The bank collapsed in 1993 despite raising $700m from the international markets just weeks before a 600bn peseta ($4.3m) hole was discovered in its accounts.
It nonetheless took two years before the bank’s Chief Executive, Mario Conde, and seven other Directors were finally charged with fraud, unlawful appropriation and the use of false procedures, and another five years before any were convicted.
More recently, a deeper analysis of, and due diligence in, the subsequent collapse, nationalisation or rescue merger of a number of cajas (savings banks) has revealed financial and accounting irregularities along with undeclared or mis-labelled loans and payments to and by directors.
“The property boom, particularly along large areas of Spain’s coastline, saw developers grow rich and many of the underwriting cajas make huge profits,” del Rosal explains.
“The collapse of the real estate sector has, however, led to recurring allegations of mis-management and multiple reforms of the financial system,” he adds, “which have driven the number of cajas down from over 40 before 2008 to closer to ten institutions remaining today”.
And the depth of the downturn is driving the authorities to look closely at companies’ affairs right across the economic spectrum.
“The crisis and a reduced tax base have inevitably seen a much greater focus on the tax planning of companies and individuals,” he says. “That is why crime is going to be a major concern over the next years.”
Significant too has been a targeting of corruption and illegal payments by executives and employees of private companies, echoing earlier measures aimed at tackling fraud by public officials.
The introduction of the concept of corporate criminal liability is therefore a measure that has been a long time coming and effectively on ‘stand by’ for some time, says del Rosal.
Nonetheless, multinationals operating in Spain and those Spanish companies with a strong international profile already take the issue very seriously, he believes.
The extra-territorial reach of legislation, such as the UK Bribery Act and the US Foreign Corrupt Practice Act, now weigh heavily on corporate minds.
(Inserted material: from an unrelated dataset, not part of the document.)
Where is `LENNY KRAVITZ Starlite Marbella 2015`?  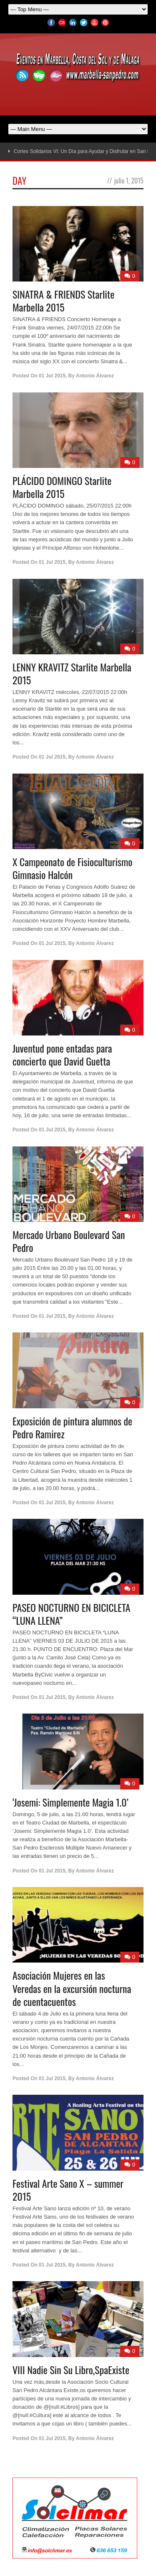 LENNY KRAVITZ Starlite Marbella 2015 is located at coordinates (71, 673).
The unknown, therefore, is how most domestic Spanish companies will react.
“Although there may still be some businesses that would rather invest the money required for compliance and training programmes in other areas,” he says.
It is inevitable, adds del Rosal, that in the coming years compliance should seriously be taken into account if those businesses do not want to face corporate charges as the new rules begin to be applied.